### TASK BRIEF:
Repeat, word for word, all the data that follows, and exclude the pictures.

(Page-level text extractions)
..............................

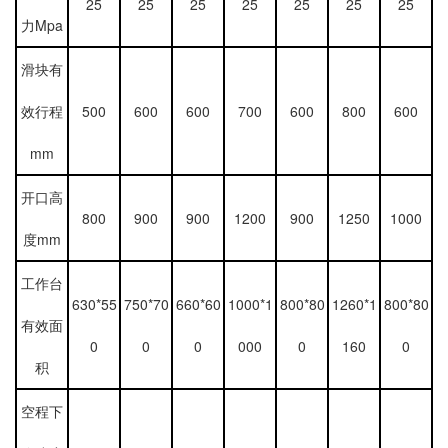
25
25
25
25
25
25
25
力Mpa
滑块有
效行程
500
600
600
700
600
800
600
mm
开口高
800
900
900
1200
900
1250
1000
度mm
工作台
630*55
750*70
660*60
1000*1
800*80
1260*1
800*80
有效面
0
0
0
000
0
160
0
积
空程下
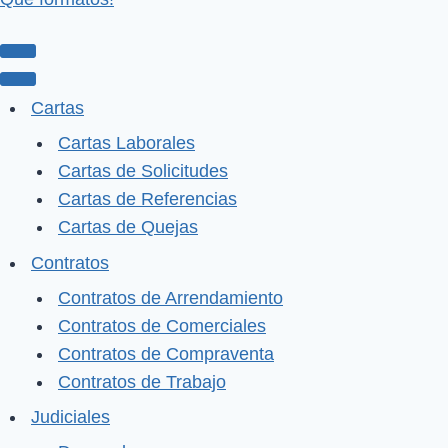
Menú
de
Menú
Cartas
navegación
de
Cartas Laborales
navegación
Cartas de Solicitudes
Cartas de Referencias
Cartas de Quejas
Contratos
Contratos de Arrendamiento
Contratos de Comerciales
Contratos de Compraventa
Contratos de Trabajo
Judiciales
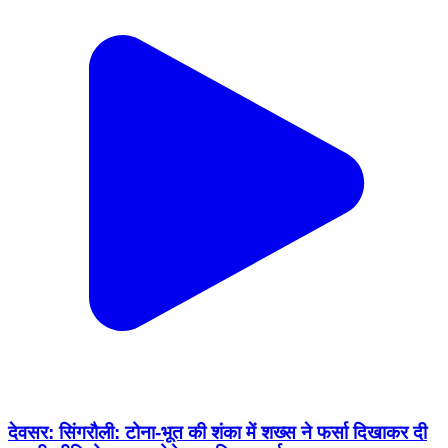
देवसर: सिंगरौली: टोना-भूत की शंका में शख्स ने फर्सा दिखाकर दी
धमकी, वीडियो वायरल होने पर पुलिस सतर्क
Deosar, Singrauli | Feb 14, 2026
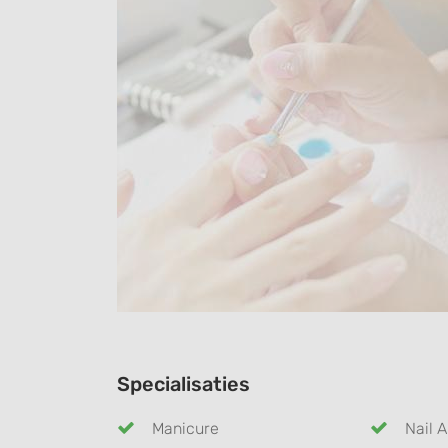
Specialisaties
Manicure
Nail A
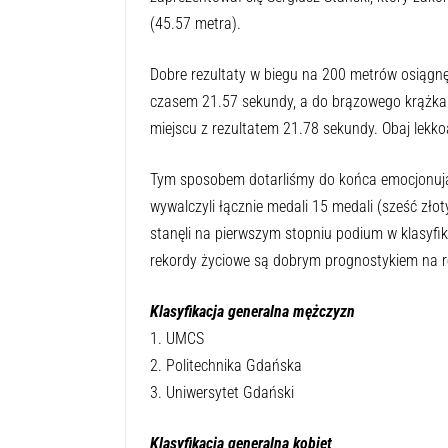
(45.57 metra).
Dobre rezultaty w biegu na 200 metrów osiągnęl
czasem 21.57 sekundy, a do brązowego krążka
miejscu z rezultatem 21.78 sekundy. Obaj lekkoa
Tym sposobem dotarliśmy do końca emocjonując
wywalczyli łącznie medali 15 medali (sześć zło
stanęli na pierwszym stopniu podium w klasyfika
rekordy życiowe są dobrym prognostykiem na r
Klasyfikacja generalna mężczyzn
1. UMCS
2. Politechnika Gdańska
3. Uniwersytet Gdański
Klasyfikacja generalna kobiet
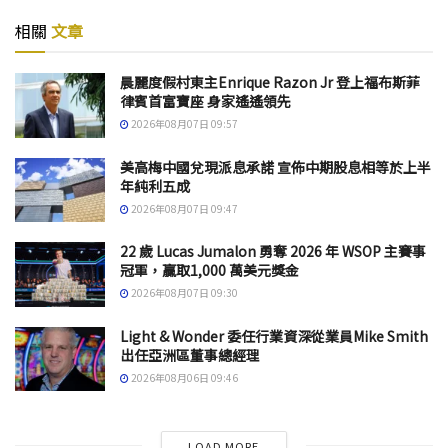
相關
文章
晨麗度假村東主Enrique Razon Jr 登上福布斯菲
律賓首富寶座 身家遙遙領先
2026年08月07日 09:57
美高梅中國兌現派息承諾 宣佈中期股息相等於上半
年純利五成
2026年08月07日 09:47
22 歲 Lucas Jumalon 勇奪 2026 年 WSOP 主賽事
冠軍，贏取1,000 萬美元獎金
2026年08月07日 09:30
Light & Wonder 委任行業資深從業員Mike Smith
出任亞洲區董事總經理
2026年08月06日 09:46
LOAD MORE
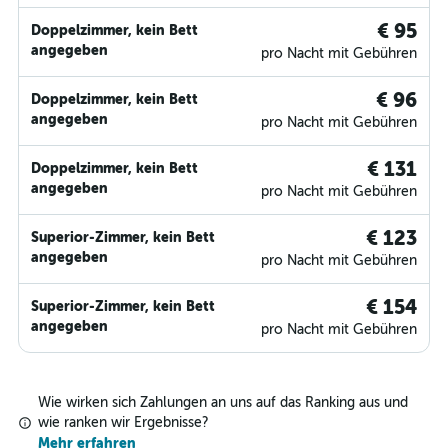
€ 95
Doppelzimmer, kein Bett
angegeben
pro Nacht mit Gebühren
€ 96
Doppelzimmer, kein Bett
angegeben
pro Nacht mit Gebühren
€ 131
Doppelzimmer, kein Bett
angegeben
pro Nacht mit Gebühren
€ 123
Superior-Zimmer, kein Bett
angegeben
pro Nacht mit Gebühren
€ 154
Superior-Zimmer, kein Bett
angegeben
pro Nacht mit Gebühren
Wie wirken sich Zahlungen an uns auf das Ranking aus und
wie ranken wir Ergebnisse?
Mehr erfahren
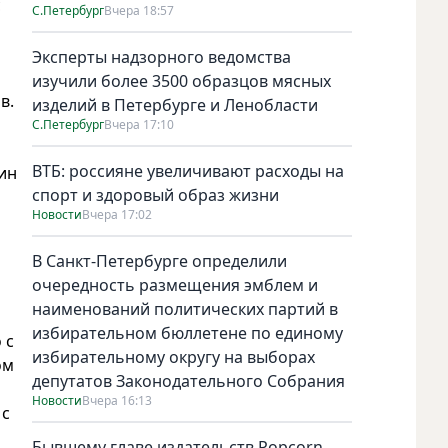
с
С.Петербург
Вчера 18:57
Эксперты надзорного ведомства
изучили более 3500 образцов мясных
в.
изделий в Петербурге и Ленобласти
С.Петербург
Вчера 17:10
ВТБ: россияне увеличивают расходы на
ин
спорт и здоровый образ жизни
Новости
Вчера 17:02
о
В Санкт-Петербурге определили
очередность размещения эмблем и
наименований политических партий в
избирательном бюллетене по единому
 с
избирательному округу на выборах
ом
депутатов Законодательного Собрания
Новости
Вчера 16:13
 с
Бывшему главе издательств Popcorn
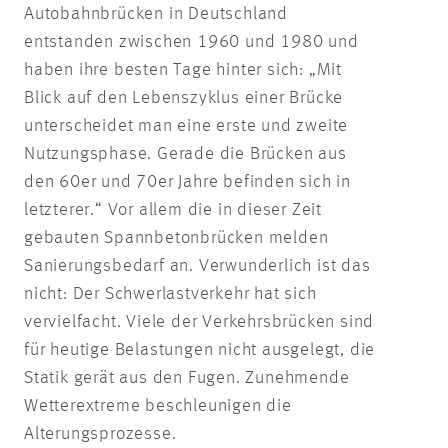
Autobahnbrücken in Deutschland
entstanden zwischen 1960 und 1980 und
haben ihre besten Tage hinter sich: „Mit
Blick auf den Lebenszyklus einer Brücke
unterscheidet man eine erste und zweite
Nutzungsphase. Gerade die Brücken aus
den 60er und 70er Jahre befinden sich in
letzterer.“ Vor allem die in dieser Zeit
gebauten Spannbetonbrücken melden
Sanierungsbedarf an. Verwunderlich ist das
nicht: Der Schwerlastverkehr hat sich
vervielfacht. Viele der Verkehrsbrücken sind
für heutige Belastungen nicht ausgelegt, die
Statik gerät aus den Fugen. Zunehmende
Wetterextreme beschleunigen die
Alterungsprozesse.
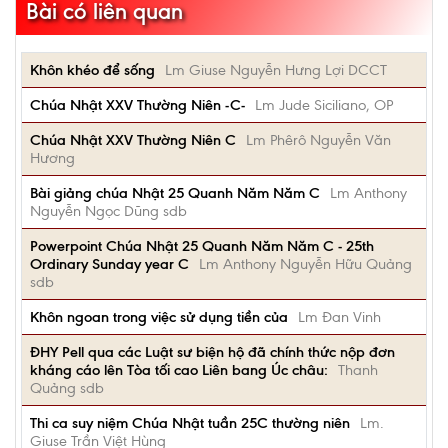
Bài có liên quan
Khôn khéo để sống
Lm Giuse Nguyễn Hưng Lợi DCCT
Chúa Nhật XXV Thường Niên -C-
Lm Jude Siciliano, OP
Chúa Nhật XXV Thường Niên C
Lm Phêrô Nguyễn Văn
Hương
Bài giảng chúa Nhật 25 Quanh Năm Năm C
Lm Anthony
Nguyễn Ngọc Dũng sdb
Powerpoint Chúa Nhật 25 Quanh Năm Năm C - 25th
Ordinary Sunday year C
Lm Anthony Nguyễn Hữu Quảng
sdb
Khôn ngoan trong việc sử dụng tiền của
Lm Đan Vinh
ĐHY Pell qua các Luật sư biện hộ đã chính thức nộp đơn
kháng cáo lên Tòa tối cao Liên bang Úc châu:
Thanh
Quảng sdb
Thi ca suy niệm Chúa Nhật tuần 25C thường niên
Lm.
Giuse Trần Việt Hùng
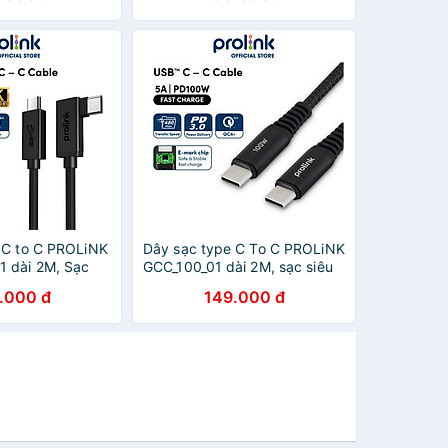
Smartphone CHOETECH XCC-
1002-GY - Hàng Chính Hãng
 C to C PROLiNK
Dây sạc type C To C PROLiNK
 dài 2M, Sạc
GCC_100_01 dài 2M, sạc siêu
00W, truyền dữ
nhanh 100W, dành cho iPad,
.000 đ
149.000 đ
ideo 4K - Hàng
Macbook, Laptop, Samsung -
Hàng chính hãng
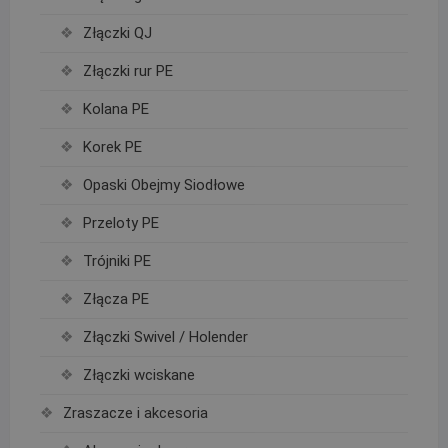
Złączki QJ
Złączki rur PE
Kolana PE
Korek PE
Opaski Obejmy Siodłowe
Przeloty PE
Trójniki PE
Złącza PE
Złączki Swivel / Holender
Złączki wciskane
Zraszacze i akcesoria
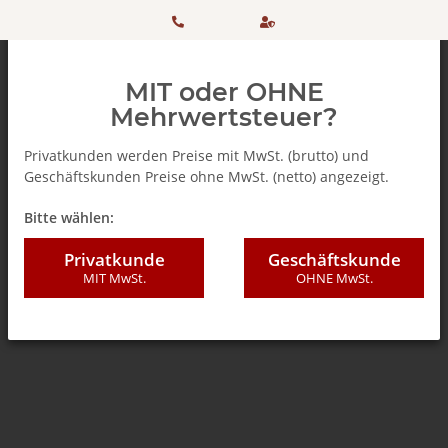
HOTLINE:
Sicher
MIT oder OHNE
+ 49
einkaufen
Mehrwertsteuer?
(0)5042
dank
Privatkunden werden Preise mit MwSt. (brutto) und
Geschäftskunden Preise ohne MwSt. (netto) angezeigt.
506 98
SSL
Zurück zur Liste
% SALE %
Bitte wählen:
20
Privatkunde
Geschäftskunde
MIT MwSt.
OHNE MwSt.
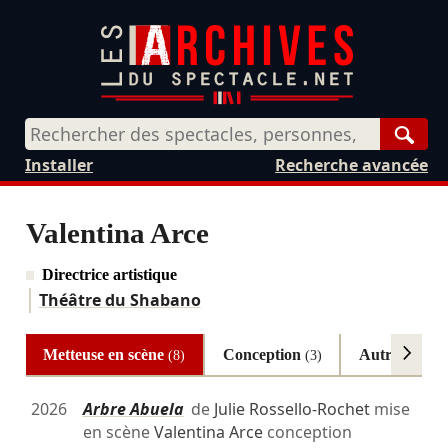
Rech
Installer
Recherche avancée
Valentina Arce
Directrice artistique
Théâtre du Shabano
Metteuse en scène
Conception
Autres
(8)
(3)
(2)
2026
Arbre Abuela
de
Julie Rossello-Rochet
mise
en scène
Valentina Arce
conception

..............................

### RESPONSE TO THE EXERCISE:
25
25
25
25
25
25
25
力Mpa
滑块有
效行程
500
600
600
700
600
800
600
mm
开口高
800
900
900
1200
900
1250
1000
度mm
工作台
630*55
750*70
660*60
1000*1
800*80
1260*1
800*80
有效面
0
0
0
000
0
160
0
积
空程下
Menú
de
Menú
Cartas
navegación
de
Cartas Laborales
navegación
Cartas de Solicitudes
Cartas de Referencias
Cartas de Quejas
Contratos
Contratos de Arrendamiento
Contratos de Comerciales
Contratos de Compraventa
Contratos de Trabajo
Judiciales
देवसर: सिंगरौली: टोना-भूत की शंका में शख्स ने फर्सा दिखाकर दी
धमकी, वीडियो वायरल होने पर पुलिस सतर्क
Deosar, Singrauli | Feb 14, 2026
Specialisaties
Manicure
Nail A
(45.57 metra).
Dobre rezultaty w biegu na 200 metrów osiągnęl
czasem 21.57 sekundy, a do brązowego krążka
miejscu z rezultatem 21.78 sekundy. Obaj lekkoa
Tym sposobem dotarliśmy do końca emocjonując
wywalczyli łącznie medali 15 medali (sześć zło
stanęli na pierwszym stopniu podium w klasyfika
rekordy życiowe są dobrym prognostykiem na r
Klasyfikacja generalna mężczyzn
1. UMCS
2. Politechnika Gdańska
3. Uniwersytet Gdański
Klasyfikacja generalna kobiet
相關
文章
晨麗度假村東主Enrique Razon Jr 登上福布斯菲
律賓首富寶座 身家遙遙領先
2026年08月07日 09:57
美高梅中國兌現派息承諾 宣佈中期股息相等於上半
年純利五成
2026年08月07日 09:47
22 歲 Lucas Jumalon 勇奪 2026 年 WSOP 主賽事
冠軍，贏取1,000 萬美元獎金
2026年08月07日 09:30
Light & Wonder 委任行業資深從業員Mike Smith
出任亞洲區董事總經理
2026年08月06日 09:46
LOAD MORE
€ 95
Doppelzimmer, kein Bett
angegeben
pro Nacht mit Gebühren
€ 96
Doppelzimmer, kein Bett
angegeben
pro Nacht mit Gebühren
€ 131
Doppelzimmer, kein Bett
angegeben
pro Nacht mit Gebühren
€ 123
Superior-Zimmer, kein Bett
angegeben
pro Nacht mit Gebühren
€ 154
Superior-Zimmer, kein Bett
angegeben
pro Nacht mit Gebühren
Wie wirken sich Zahlungen an uns auf das Ranking aus und
wie ranken wir Ergebnisse?
Mehr erfahren
с
С.Петербург
Вчера 18:57
Эксперты надзорного ведомства
изучили более 3500 образцов мясных
в.
изделий в Петербурге и Ленобласти
С.Петербург
Вчера 17:10
ВТБ: россияне увеличивают расходы на
ин
спорт и здоровый образ жизни
Новости
Вчера 17:02
о
В Санкт-Петербурге определили
очередность размещения эмблем и
наименований политических партий в
избирательном бюллетене по единому
 с
избирательному округу на выборах
ом
депутатов Законодательного Собрания
Новости
Вчера 16:13
 с
Бывшему главе издательств Popcorn
Autobahnbrücken in Deutschland
entstanden zwischen 1960 und 1980 und
haben ihre besten Tage hinter sich: „Mit
Blick auf den Lebenszyklus einer Brücke
unterscheidet man eine erste und zweite
Nutzungsphase. Gerade die Brücken aus
den 60er und 70er Jahre befinden sich in
letzterer.“ Vor allem die in dieser Zeit
gebauten Spannbetonbrücken melden
Sanierungsbedarf an. Verwunderlich ist das
nicht: Der Schwerlastverkehr hat sich
vervielfacht. Viele der Verkehrsbrücken sind
für heutige Belastungen nicht ausgelegt, die
Statik gerät aus den Fugen. Zunehmende
Wetterextreme beschleunigen die
Alterungsprozesse.
Bài có liên quan
Khôn khéo để sống
Lm Giuse Nguyễn Hưng Lợi DCCT
Chúa Nhật XXV Thường Niên -C-
Lm Jude Siciliano, OP
Chúa Nhật XXV Thường Niên C
Lm Phêrô Nguyễn Văn
Hương
Bài giảng chúa Nhật 25 Quanh Năm Năm C
Lm Anthony
Nguyễn Ngọc Dũng sdb
Powerpoint Chúa Nhật 25 Quanh Năm Năm C - 25th
Ordinary Sunday year C
Lm Anthony Nguyễn Hữu Quảng
sdb
Khôn ngoan trong việc sử dụng tiền của
Lm Đan Vinh
ĐHY Pell qua các Luật sư biện hộ đã chính thức nộp đơn
kháng cáo lên Tòa tối cao Liên bang Úc châu:
Thanh
Quảng sdb
Thi ca suy niệm Chúa Nhật tuần 25C thường niên
Lm.
Giuse Trần Việt Hùng
Smartphone CHOETECH XCC-
1002-GY - Hàng Chính Hãng
 C to C PROLiNK
Dây sạc type C To C PROLiNK
 dài 2M, Sạc
GCC_100_01 dài 2M, sạc siêu
00W, truyền dữ
nhanh 100W, dành cho iPad,
.000 đ
149.000 đ
ideo 4K - Hàng
Macbook, Laptop, Samsung -
Hàng chính hãng
Złączki QJ
Złączki rur PE
Kolana PE
Korek PE
Opaski Obejmy Siodłowe
Przeloty PE
Trójniki PE
Złącza PE
Złączki Swivel / Holender
Złączki wciskane
Zraszacze i akcesoria
HOTLINE:
Sicher
MIT oder OHNE
+ 49
einkaufen
Mehrwertsteuer?
(0)5042
dank
Privatkunden werden Preise mit MwSt. (brutto) und
Geschäftskunden Preise ohne MwSt. (netto) angezeigt.
506 98
SSL
Zurück zur Liste
% SALE %
Bitte wählen:
20
Privatkunde
Geschäftskunde
MIT MwSt.
OHNE MwSt.
Rech
Installer
Recherche avancée
Valentina Arce
Directrice artistique
Théâtre du Shabano
Metteuse en scène
Conception
Autres
(8)
(3)
(2)
2026
Arbre Abuela
de
Julie Rossello-Rochet
mise
en scène
Valentina Arce
conception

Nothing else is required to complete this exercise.